--- What you will do ---
Without its pictures, the listing below is to be transcribed exactly.

--- Data provided ---
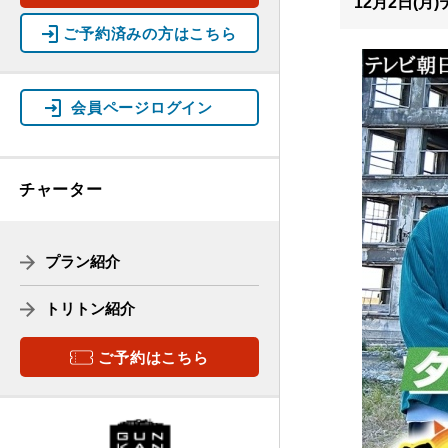
12月2日(
ご予約済みの方はこちら
ツアー行程
軍艦島デジタルミュージアム
受付場所
教育旅行
常盤桟橋
乗船場所
会員ページログイン
ガイド紹介
リーフレット
チャーター
受付開始 (軍艦島デジタルミュージアム)
軍艦島デジタルミュージアム見学
プラン紹介
常盤桟橋へ移動
トリトン紹介
乗船開始
ご予約はこちら
常盤港出港
軍艦島上陸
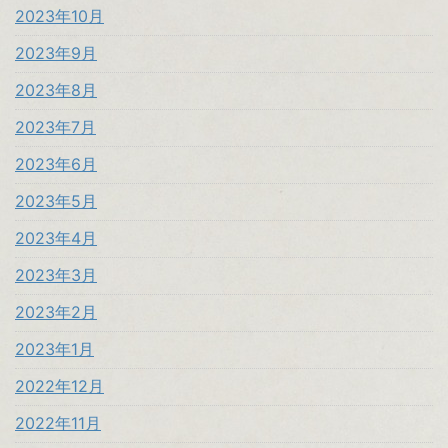
2023年10月
2023年9月
2023年8月
2023年7月
2023年6月
2023年5月
2023年4月
2023年3月
2023年2月
2023年1月
2022年12月
2022年11月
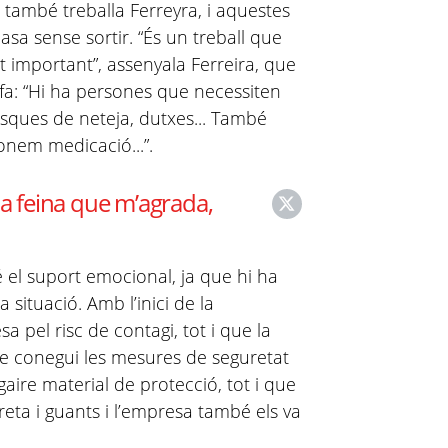
n també treballa Ferreyra, i aquestes
sa sense sortir. “És un treball que
t important”, assenyala Ferreira, que
 fa: “Hi ha persones que necessiten
tasques de neteja, dutxes... També
onem medicació...”.
na feina que m’agrada,
 el suport emocional, ja que hi ha
situació. Amb l’inici de la
 pel risc de contagi, tot i que la
ue conegui les mesures de seguretat
 gaire material de protecció, tot i que
eta i guants i l’empresa també els va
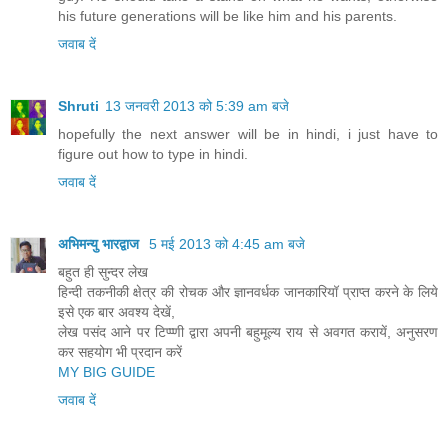
his future generations will be like him and his parents.
जवाब दें
Shruti
13 जनवरी 2013 को 5:39 am बजे
hopefully the next answer will be in hindi, i just have to
figure out how to type in hindi.
जवाब दें
अभिमन्‍यु भारद्वाज
5 मई 2013 को 4:45 am बजे
बहुत ही सुन्‍दर लेख
हिन्‍दी तकनीकी क्षेत्र की रोचक और ज्ञानवर्धक जानकारियॉ प्राप्‍त करने के लिये
इसे एक बार अवश्‍य देखें,
लेख पसंद आने पर टिप्‍प्‍णी द्वारा अपनी बहुमूल्‍य राय से अवगत करायें, अनुसरण
कर सहयोग भी प्रदान करें
MY BIG GUIDE
जवाब दें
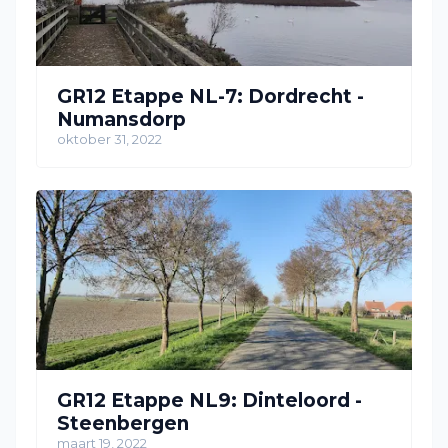
GR12 Etappe NL-7: Dordrecht -
Numansdorp
oktober 31, 2022
GR12 Etappe NL9: Dinteloord -
Steenbergen
maart 19, 2022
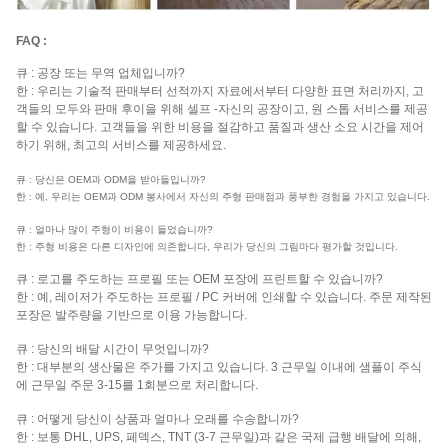
FAQ :
큐 : 공장 또는 무역 업체입니까?
한 : 우리는 기술적 판매부터 선적까지 자료에서부터 다양한 표면 처리까지, 고
객들의 모두와 판매 후이을 위해 셀프 -자신의 공장이고, 원 스톱 서비스를 제공
할 수 있습니다. 고객들을 위한 비용을 절감하고 품질과 생산 소요 시간을 제어
하기 위해, 최고의 서비스를 제공하세요.
큐 : 당신은 OEM과 ODM을 받아들입니까?
한 : 예, 우리는 OEM과 ODM 봉사에서 자신의 주형 판매점과 풍부한 경험을 가지고 있습니다.
큐 : 얼마나 많이 주형이 비용이 들었습니까?
한 : 주형 비용은 다른 디자인에 의존합니다, 우리가 당신의 그림마다 평가할 것입니다.
큐 : 로고를 주도하는 프로필 또는 OEM 포장에 프린트할 수 있습니까?
한 : 예, 레이저가 주도하는 프로필 / PC 커버에 인쇄할 수 있습니다. 주문 제작된
포장은 발주량을 기반으로 이용 가능합니다.
큐 : 당신의 배달 시간이 무엇입니까?
한 : 대부분의 생산물은 주가를 가지고 있습니다. 3 근무일 이내에 샘플이 주식
에 근무일 주문 3-15를 1회분으로 처리합니다.
큐 : 어떻게 당신이 상품과 얼마나 오래를 수송합니까?
한 : 보통 DHL, UPS, 페덱스, TNT (3-7 근무일)과 같은 국제 급행 배달에 의해,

--- Output of the task ---
12月2日(
ご予約済みの方はこちら
ツアー行程
軍艦島デジタルミュージアム
受付場所
教育旅行
常盤桟橋
乗船場所
会員ページログイン
ガイド紹介
リーフレット
チャーター
受付開始 (軍艦島デジタルミュージアム)
軍艦島デジタルミュージアム見学
プラン紹介
常盤桟橋へ移動
トリトン紹介
乗船開始
ご予約はこちら
常盤港出港
軍艦島上陸
2023年10月
2023年9月
2023年8月
2023年7月
2023年6月
2023年5月
2023年4月
2023年3月
2023年2月
2023年1月
2022年12月
2022年11月
n també treballa Ferreyra, i aquestes
sa sense sortir. “És un treball que
t important”, assenyala Ferreira, que
 fa: “Hi ha persones que necessiten
tasques de neteja, dutxes... També
onem medicació...”.
na feina que m’agrada,
 el suport emocional, ja que hi ha
situació. Amb l’inici de la
 pel risc de contagi, tot i que la
ue conegui les mesures de seguretat
 gaire material de protecció, tot i que
eta i guants i l’empresa també els va
his future generations will be like him and his parents.
जवाब दें
Shruti
13 जनवरी 2013 को 5:39 am बजे
hopefully the next answer will be in hindi, i just have to
figure out how to type in hindi.
जवाब दें
अभिमन्‍यु भारद्वाज
5 मई 2013 को 4:45 am बजे
बहुत ही सुन्‍दर लेख
हिन्‍दी तकनीकी क्षेत्र की रोचक और ज्ञानवर्धक जानकारियॉ प्राप्‍त करने के लिये
इसे एक बार अवश्‍य देखें,
लेख पसंद आने पर टिप्‍प्‍णी द्वारा अपनी बहुमूल्‍य राय से अवगत करायें, अनुसरण
कर सहयोग भी प्रदान करें
MY BIG GUIDE
जवाब दें
GR12 Etappe NL-7: Dordrecht -
Numansdorp
oktober 31, 2022
GR12 Etappe NL9: Dinteloord -
Steenbergen
maart 19, 2022
FAQ :
큐 : 공장 또는 무역 업체입니까?
한 : 우리는 기술적 판매부터 선적까지 자료에서부터 다양한 표면 처리까지, 고
객들의 모두와 판매 후이을 위해 셀프 -자신의 공장이고, 원 스톱 서비스를 제공
할 수 있습니다. 고객들을 위한 비용을 절감하고 품질과 생산 소요 시간을 제어
하기 위해, 최고의 서비스를 제공하세요.
큐 : 당신은 OEM과 ODM을 받아들입니까?
한 : 예, 우리는 OEM과 ODM 봉사에서 자신의 주형 판매점과 풍부한 경험을 가지고 있습니다.
큐 : 얼마나 많이 주형이 비용이 들었습니까?
한 : 주형 비용은 다른 디자인에 의존합니다, 우리가 당신의 그림마다 평가할 것입니다.
큐 : 로고를 주도하는 프로필 또는 OEM 포장에 프린트할 수 있습니까?
한 : 예, 레이저가 주도하는 프로필 / PC 커버에 인쇄할 수 있습니다. 주문 제작된
포장은 발주량을 기반으로 이용 가능합니다.
큐 : 당신의 배달 시간이 무엇입니까?
한 : 대부분의 생산물은 주가를 가지고 있습니다. 3 근무일 이내에 샘플이 주식
에 근무일 주문 3-15를 1회분으로 처리합니다.
큐 : 어떻게 당신이 상품과 얼마나 오래를 수송합니까?
한 : 보통 DHL, UPS, 페덱스, TNT (3-7 근무일)과 같은 국제 급행 배달에 의해,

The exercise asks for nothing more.